On 2006-07-21, Jim Cochrane <allergic-to-> wrote:
> On 2006-07-21, Logan Capaldo <> wrote:
>>
>> On Jul 21, 2006, at 3:40 PM, Jim Cochrane wrote:
>>
>>> On 2006-07-21, Theallnighter Theallnighter
>>> <> wrote:
>>>> Hi all,
>>>> how can i delete all non alphanumeric characters in a string ? thanks
>>>>
>>> ...
>>> #!/usr/bin/ruby
>>>
>>> x = "There are 2007 beans and 15234 grains of rice in this bag."
>>> puts x
>>> x.gsub!(/\W/, '')
>>> puts x
>>> ...
>>>
>>>
>>
>> Well the only "problem" with that is
>>
>> x = '\w includes_under_scores_too'
>>
>
> Woah! Thanks for pointing that out. It looks like
> http://www.ruby-doc.org/docs/ruby-do...rg/regexp.html
> has a bug:
>
> \w letter or digit; same as [0-9A-Za-z]
>
> It's missing a _.
>
> Here's a fixed version:
>
>
> #!/usr/bin/ruby
>
> x = "There are 2007 beans_and 15234 grains of rice in this bag."
> puts x
> x.gsub!(/\W/, '')
> puts x
> x.gsub!(/\W|_/, '')
> puts "fixed:"
> puts x
Oops - the above has a bug (although it still "works").

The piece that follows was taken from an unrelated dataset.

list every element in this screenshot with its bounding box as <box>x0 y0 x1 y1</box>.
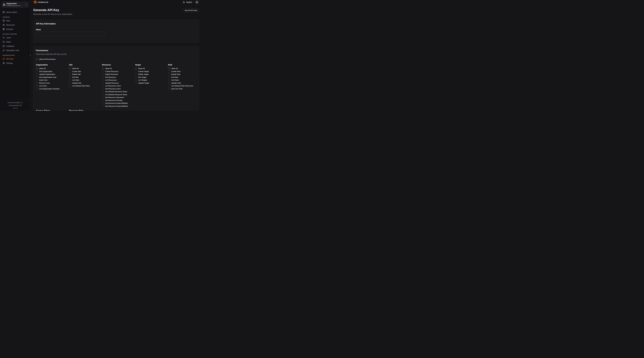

Here's a fixed
version, with an opposite example further demonstrating the bug in the
ruby doc site:
#!/usr/bin/ruby
s = "There are 2007 beans_and 15234 grains of rice in this bag."
x = s.dup
y = s.dup
puts "original:"
puts x
x.gsub!(/\W/, '')
puts "\nbroken:"
puts x
y.gsub!(/\W|_/, '')
puts "\nfixed:"
puts y
puts "\nopposite:"
z = s.dup
z.gsub!(/\w/, '')
puts z
--
original:
There are 2007 beans_and 15234 grains of rice in this bag.
broken:
Thereare2007beans_and15234grainsofriceinthisbag
fixed:
Thereare2007beansand15234grainsofriceinthisbag
opposite: